American Morning’s Monday audience believed the Pelosi/CIA issue was nothing more than a divergence created by the Republicans to veer attention away from the real story – torture under the Bush administration.
Was this, as the viewers above contend, an attempt by the Republicans to transfer blame for torture to the Democrats? Do you believe the government should continue to investigate the former Bush Administration for its part in approving such techniques to gather intelligence?
House Speaker Nancy Pelosi might be fighting for her political future this week. Republicans say if the CIA misled Congress on the use of torture on terror suspects as Pelosi has claimed they want to see proof.
Pelosi wants the full transcript of classified notes of a 2002 briefing on waterboarding made public.
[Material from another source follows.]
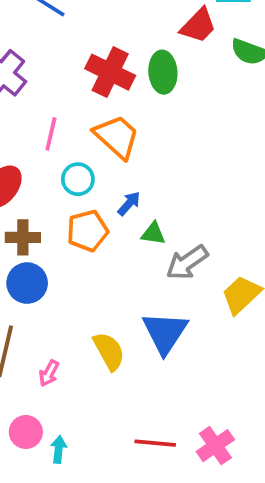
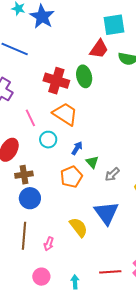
pink line: (51, 134) -> (30, 118), turned -30
orange pentagon: (87, 231) -> (71, 177), moved
green triangle: (153, 234) -> (92, 162), turned 48
gray arrow: (187, 262) -> (112, 174), size x0.7
cyan arrow: (59, 449) -> (75, 282), moved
She says that will prove she was not told the technique was being used. A top Republican on the Senate Intelligence Committee insists that he read those notes from that briefing and that Pelosi is wrong.
Congressman Peter Hoekstra (R-MI) is the ranking member of the House Intelligence Committee. He says Pelosi needs to be held accountable for what she has said. He spoke to Kiran Chetry on CNN’s “American Morning” Monday.
Kiran Chetry: As a member of the House Intelligence Committee, how much information were you or your colleagues given regarding interrogation tactics?
Peter Hoekstra: I expect that what happened is very much like the briefings I received in 2004 when I became chairman of the committee. You get a very, very detailed briefing as to exactly what's going on in the program that the CIA may be laying out for you. When the briefing is complete, there's really a couple of questions that either they ask or that you ask. It's kind of like... is there any other additional information that you feel you need, congressman? And then really the implied question is... do you agree or do you not agree with the program and the tactics that we’ve put in place?
Chetry: So realistically speaking, if Nancy Pelosi at the time was informed about the waterboarding as a potential technique or even currently being used, would it be the proper or the de rigueur thing to do to write a memo expressing your opposition to that?
Hoekstra: Well, actually, the first thing you would do in the briefing, you would express your anger or your disagreement with the policy that you may be briefed on. If you don't get satisfaction from the briefers, because they're not the ones that are really making the decisions, what you would then do is go back to the leadership in your political party, in this case, she would have gone back to the minority leader and said... hey, there's a practice being contemplated or being acted on in the intelligence community that I disagree with and I think that we need to stop it. And then you would go to the president. There's lots of options that you can use.